Die schwach ausgeprägte nationale Identität spielte während des Zerfalls der UdSSR eine fatale Rolle 

Selbst innerhalb der Machtelite gab es Menschen wie Henads Buraukin, der Staatsrundfunk und -fernsehen der BSSR leitete und dort die belarussische Sprache förderte. Natürlich in einem abgesteckten Rahmen, aber er konnte für die belarussische Sache arbeiten. Im ZK der Kommunistischen Partei von Belarus (KPB) saß der Dichter Sjarhei Sakonnikau, der die belarussischen Schriftsteller unterstützte und mit Wassil Bykau befreundet war. Die Kaderauswahl war damals in gewissem Maße vernünftiger als heute unter Lukaschenka, wo wir beobachten können, dass in seiner Umgebung allen voran die Schmeichelhaften reüssieren, zudem ganz offene Adepten der sogenannten Russki Mir.

Natürlich war die sowjetische Periode auch eine Zeit, in der während der stalinistischen Repressionen sowohl die nationale Elite als auch einfache Belarussen vernichtet wurden. Mein Urgroßvater Wazlau, der sich während der Kollektivierung bei einer Versammlung skeptisch über das Kolchossystem geäußert hatte, wurde wegen „antisowjetischer Agitation“ (analog zum heutigen „Extremismus“) verfolgt und verbrachte viele Jahre in Straflagern und in der Verbannung. Auch die schleichende Russifizierung ist ein Phänomen der Sowjetzeit. Hier kann man aber auch nicht alles auf das kommunistische System schieben, denn viele Belarussen entsagten ihrer Muttersprache ohne jeglichen Zwang, sobald sie in die Stadt gezogen waren. Niemand steckte ihnen Nadeln unter die Nägel, sie wechselten selbst zur russischen Sprache, um nicht wie Kalchosniki zu wirken.

Diese schwach ausgeprägte nationale Identität spielte während des Zerfalls der UdSSR eine fatale Rolle. Denn im Unterschied zu den Einwohnern der damaligen baltischen Sowjetrepubliken konnten die Belarussen sich nicht entschieden von Moskau losreißen. Wieder etwas, womit Lukaschenka spielen konnte, als er die Schallplatte von der sogenannten brüderlichen Integration auflegte.

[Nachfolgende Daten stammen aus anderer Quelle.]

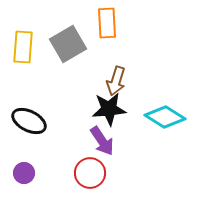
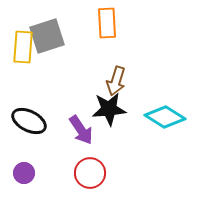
gray square: moved 21 px left, 8 px up; rotated 12 degrees clockwise
purple arrow: moved 21 px left, 11 px up
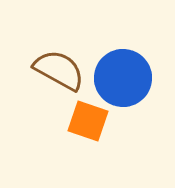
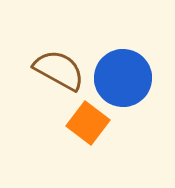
orange square: moved 2 px down; rotated 18 degrees clockwise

Hat uns 2020 in der Frage der nationalen Identität vorangebracht? Denn natürlich haben wir zunächst diese große Begeisterung gesehen, das Meer der weiß-rot-weißen Flaggen, spürten Nationalstolz und den Wunsch, uns Belarussen zu nennen. Aber jetzt erlebt das Land furchtbare Repressionen, alles Belarussische wird verdrängt, Bücher werden verboten, Lehrbücher umgeschrieben und an russische Narrative angeglichen.

Das muss man dialektisch betrachten. Einerseits beobachten wir einen furchtbaren Rückschritt, das Regime driftet in Richtung Totalitarismus und Mittelalter. Die Bedingungen, unter denen politische Gefangene festgehalten werden, die Misshandlungen, denen sie ausgesetzt sind, erinnern an finstere Zeiten, als despotische Monarchen ihre Feinde in Gruben und Verliese sperrten, um sie lebendig verrotten zu lassen.

Aber, um auf die Ereignisse von 2020 zurückzukommen, ich möchte betonen, dass die Geschichte keinen Konjunktiv duldet. Sonst könnte man auch über Kalinouskis Aufstand sagen, er sei verfrüht gewesen, dieser Aufruhr hätte schreckliche Repressionen, die Ausrottung der nationalen Elite, die beschleunigte Russifizierung provoziert – kurzum, es sei zu früh nach der Freiheit gestrebt worden.

Aber so reden wir nicht. Denn wir verstehen, zum Ersten, dass solche historischen Ereignisse nicht planbar sind, sondern stattfinden, wenn verschiedene Faktoren zusammentreffen, man kann sie nicht mechanisch in eine passendere Zeit verschieben. Zweitens hat der Kalinouski-Aufstand ungeachtet der Tragik des Moments in historischer Hinsicht auch heute eine große Bedeutung für die belarussische Idee und die nationale Identität. 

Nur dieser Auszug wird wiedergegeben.